The Company Integra doesn't have a lot of elective surgery. We're not used to dealing with that, certainly from an investor question perspective, since most of what we do is trauma and tumors and that sort of thing.
That being said, in the extremity market, the forefoot, in other words, the toes and the front of the foot, are things that patients can choose to postpone. In the first quarter, we commented on some substantial decisions to postpone forefoot surgery, so our rep's response to that was to spend more time in places where you have to have the surgery, which is, for example, in the foot, the structural part of the foot, which is the mid- and hindfoot. They also moved to spend more of their time in trauma and burns and ulcers, again things that it's much harder for patients to postpone and, therefore, the return on a rep's time is more favorable.
If the economy comes back, we would then expect to see an increase in the forefoot procedures for the very reason that patients will -- they still have these problems with their forefeet and will need to have the surgeries. So that's probably the most elective or most vulnerable part of the extremity business is the forefoot procedures. By the way, a lot of them are done by surgical podiatry, as opposed to orthopedic surgeons, and so again, they're much more subject to the economy.
Amit Bhalla - Analyst
Okay. Thanks. Just the last question on CapEx. I know you're not stepping out on a limb and making any major calls on CapEx; but in terms of your sales rep's discussions with purchasing managers, is there at least a change in tone from maybe the midsummer to where we are today? Thanks.
Stuart Essig - President, CEO
Again, it's not that I don't want to step out on a limb. I don't think there's a consensus yet on what's sustainable. I can tell you most of our capital sales this quarter were replacement products.
It's not hospitals starting up new surgery centers, it's not hospitals doing build-outs, and I think hospitals are, again, are concerned about their own financing sources, concerned about what reimbursement is going to look like, and waiting to figure out what if anything the impact of Medicare changes and health-care reform are going to look like.

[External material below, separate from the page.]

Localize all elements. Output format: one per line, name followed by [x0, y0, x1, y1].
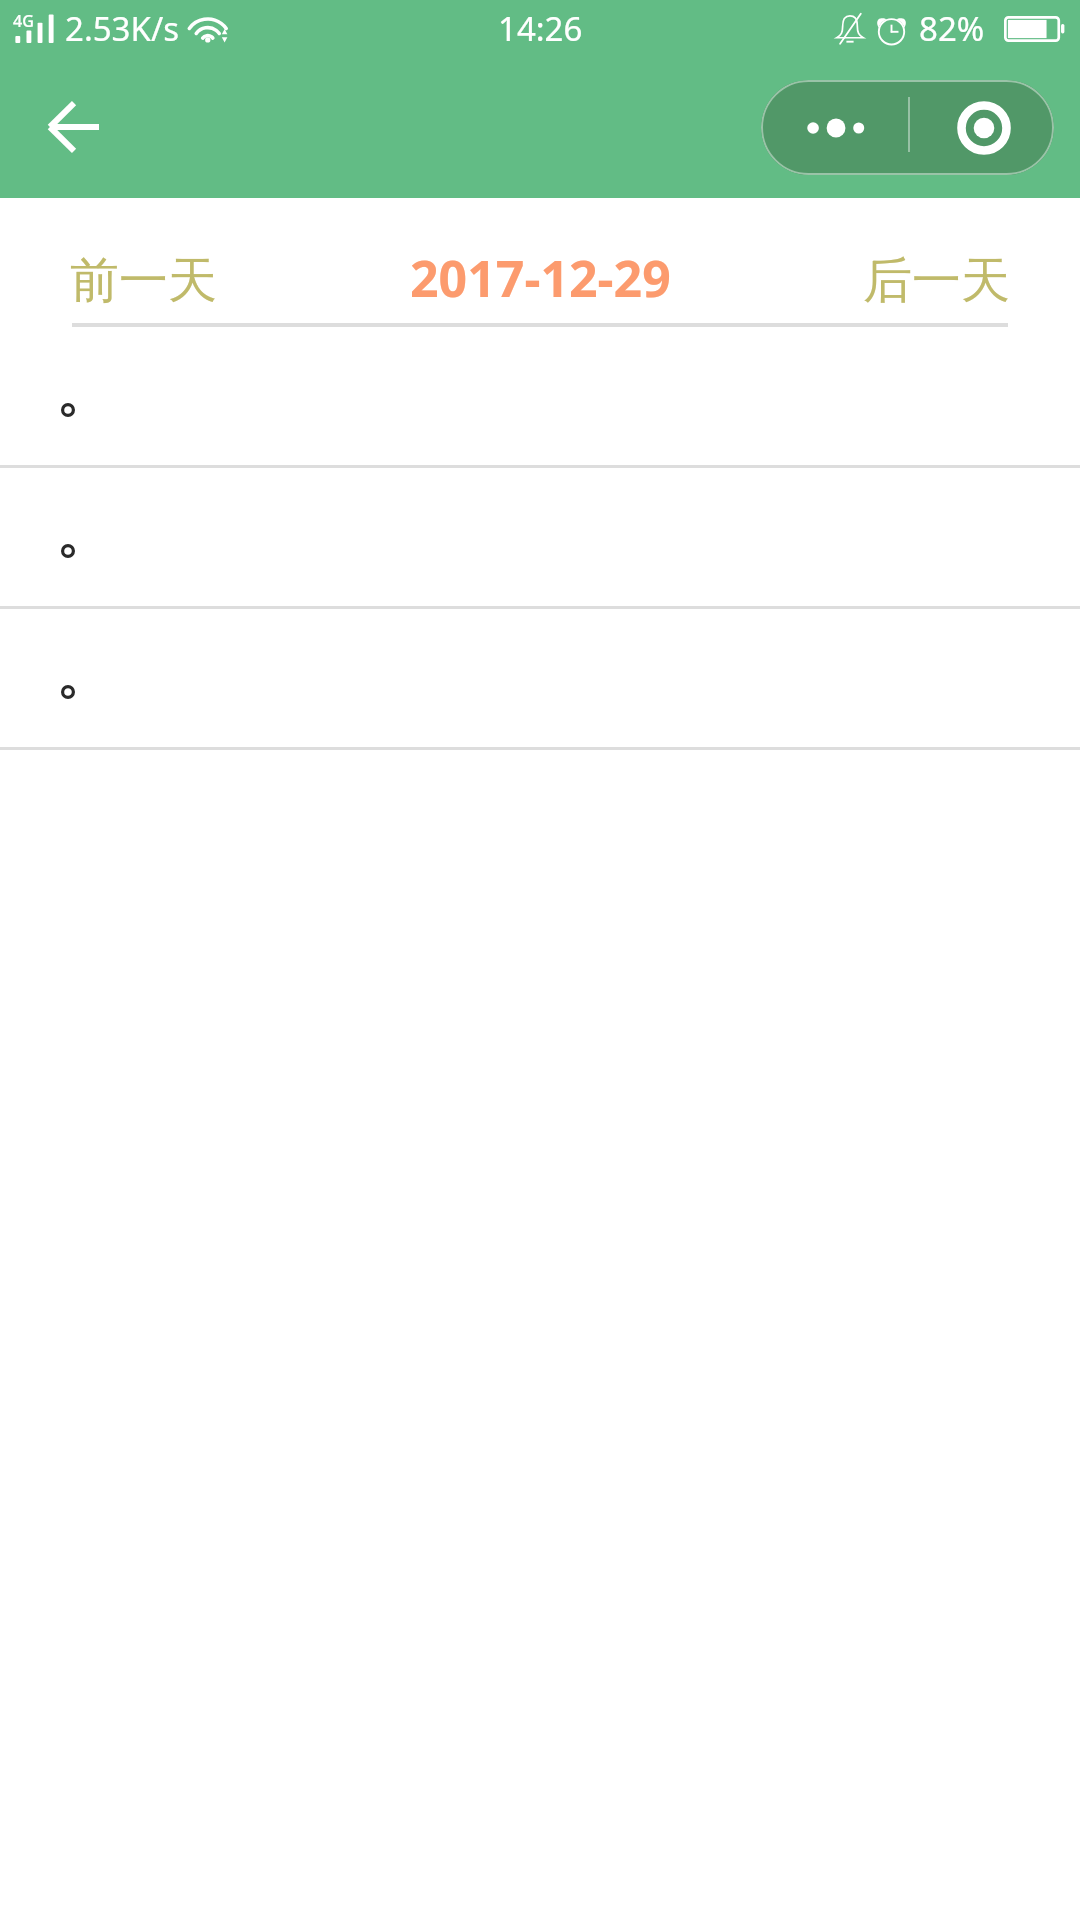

So I think what we've tried to be is very responsible with our hospital customers and certainly try to be on the top of the pile for whatever capital requests are approvable in the hospitals. So again, it was an okay quarter for CUSA, which is good. But we had others that were just as bad in Q1 and Q2.
Amit Bhalla - Analyst
Thanks, Stewart.
Operator
We'll go next to Amit Hazan of Oppenheimer.
Jeremy Feffer - Analyst
Good morning. It's actually Jeremy Feffer for Amit this morning. How are you?
Stuart Essig - President, CEO
Hi, Jeremy.
Jeremy Feffer - Analyst
I wanted to take a step back. You guys are ones again posted a very strong cash flow quarter, which you used for debt repayment. And I know it's something we talked about on last quarter's call. But can you provide any updates on thoughts about free cash flow going forward, debt pay-down versus acquisitions. Now it's been almost a year now since your last acquisition. I'm wondering what you're seeing out there and if you have any updated thoughts on an acquisition strategy/
Stuart Essig - President, CEO
Well, Jack will talk to the debt pay-down because it's a really good story, and we're doing, I think, all the right things. On the acquisition front, we may have just done the best acquisition we have done in years. We bought in bankruptcy a company with $70 million invested in it for an MIS system that's competitive with the best MIS systems on the market. So just because it's small doesn't mean it doesn't matter.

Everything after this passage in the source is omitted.